The window was wide open. The scent of the sweet May rain was in the room, and the perfume of the chestnut-candles, late in blooming. The father’s lips, invisible behind the thick moustache, opened and closed with every breath he drew, emitting loud noises that were strange and funny, yes, ribald. They seemed to mock the dignity of sleep and sleeper, and came between the son and the reverence to which he would gladly have given himself up in unseen contemplation of his father. He longed for the cold awe, even for the fear, with which his father had inspired him in the olden days. But he found his feeling rather one of pity for the faint absurdity of this old man asleep, so helplessly, so utterly surrendered to the organs of his body as they struggled weakly, whistling, for air; and far, far from lying there a mighty king wrapped in repose, he looked rather like a comical victim of sleep and broken health.

And yet for a moment the son felt that he was in duty bound to kiss his father’s lifeless hand. Yes, for a moment it seemed to him that he had come there for that purpose only. The feeling grew so strong that he no longer thought of what danger might threaten him if anyone were suddenly to open the door and find him there. He moved very quietly over to the arm-chair, knelt down cautiously, and breathed a kiss over the back of his father’s nearest hand. Then he turned away immediately, and reached the door again in three silent strides. Noiselessly he pressed the latch and opened the door, and went out of the house through the hall, as he had come. He returned to the yard and sat down again beside Andrey.

“Well, you were long enough in that elegant place,” the old man jested. “We’ve only had those new-fangled ones about a year. That’s the English style of water-closets, and we had them put in because there was no making the others decent again after we’d had the soldiers billeted on us time after time.”

“Yes, they’re very fine closets,” said Tarabas. “Pity there’ll be no one to inherit them.”

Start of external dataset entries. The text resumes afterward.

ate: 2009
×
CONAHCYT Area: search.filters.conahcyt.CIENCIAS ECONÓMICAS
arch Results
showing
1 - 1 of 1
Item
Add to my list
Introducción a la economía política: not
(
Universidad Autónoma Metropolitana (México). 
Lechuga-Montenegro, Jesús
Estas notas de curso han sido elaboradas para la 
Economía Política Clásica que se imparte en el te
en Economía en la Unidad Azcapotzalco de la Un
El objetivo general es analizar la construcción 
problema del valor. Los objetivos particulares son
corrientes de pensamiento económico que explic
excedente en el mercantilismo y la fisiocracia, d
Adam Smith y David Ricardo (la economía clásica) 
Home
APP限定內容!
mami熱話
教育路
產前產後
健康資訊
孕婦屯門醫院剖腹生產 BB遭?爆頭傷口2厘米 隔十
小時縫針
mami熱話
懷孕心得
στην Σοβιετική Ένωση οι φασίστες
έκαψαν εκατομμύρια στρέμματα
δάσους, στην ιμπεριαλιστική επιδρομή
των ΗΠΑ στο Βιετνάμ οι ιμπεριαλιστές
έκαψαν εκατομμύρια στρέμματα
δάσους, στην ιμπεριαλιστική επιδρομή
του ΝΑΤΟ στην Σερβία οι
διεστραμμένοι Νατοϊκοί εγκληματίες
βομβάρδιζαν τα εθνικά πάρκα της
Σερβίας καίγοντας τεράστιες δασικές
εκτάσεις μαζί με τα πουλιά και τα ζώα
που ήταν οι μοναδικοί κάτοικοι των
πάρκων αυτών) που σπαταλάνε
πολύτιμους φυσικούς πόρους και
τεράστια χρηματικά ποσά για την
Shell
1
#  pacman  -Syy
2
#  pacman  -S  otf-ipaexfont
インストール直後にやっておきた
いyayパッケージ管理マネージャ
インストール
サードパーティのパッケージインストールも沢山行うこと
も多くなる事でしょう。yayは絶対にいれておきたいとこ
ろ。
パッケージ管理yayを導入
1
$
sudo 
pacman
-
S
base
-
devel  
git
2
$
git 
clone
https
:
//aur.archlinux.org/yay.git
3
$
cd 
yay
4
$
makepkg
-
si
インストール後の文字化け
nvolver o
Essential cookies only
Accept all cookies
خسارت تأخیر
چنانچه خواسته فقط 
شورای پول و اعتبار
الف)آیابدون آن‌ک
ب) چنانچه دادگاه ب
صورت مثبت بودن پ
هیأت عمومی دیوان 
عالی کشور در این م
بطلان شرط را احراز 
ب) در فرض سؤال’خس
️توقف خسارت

“Oh, well — our young lady will go on living here. If she ever does marry, there’ll be something put aside for her dowry, so they say. But it isn’t likely that she’ll find anyone now. The men have all been wiped out — those that might have done. There’s none of them left, far and wide. And then, of course, she’s not pretty, our young lady, poor thing. She looks just like her mother even now, young as she is. Sickly and thin, and as if she’s always crying. Now her cousin Maria, she wasn’t like that. She’s in Germany now. Went off with one of those Germans, she did. They say he married her, but I’ve my doubts about it. She was engaged to our young master, too — there was plenty of talk about that. They say he was in too much of a hurry to wait for the wedding — you know. And ‘once fell, never well,’ as the saying goes. They say, she had no fault to find with the war — well, the German gentleman must have noticed that too. …”

“All sorts of things go on among the rich folk,” said Tarabas.

“There’s no rich at all any more,” Andrey gossiped on. “Poor things! Everywhere else in Russia except here, they’ve had everything taken away from them, and shared out among the poor. God save me from such things, I say! I know my own luck, that I’m here, not there. … Look, there goes the mistress — see, over yonder.”

She was wearing a long, black dress and a black lace cap. Her trembling head drooped down so low that Tarabas could catch no more than a fleeting glimpse of waxen skin, shimmering yellowly, and the pointed profile of her nose. She crossed the yard with little, irregular steps. A swarm of cackling hens greeted her with noise and flapping of wings.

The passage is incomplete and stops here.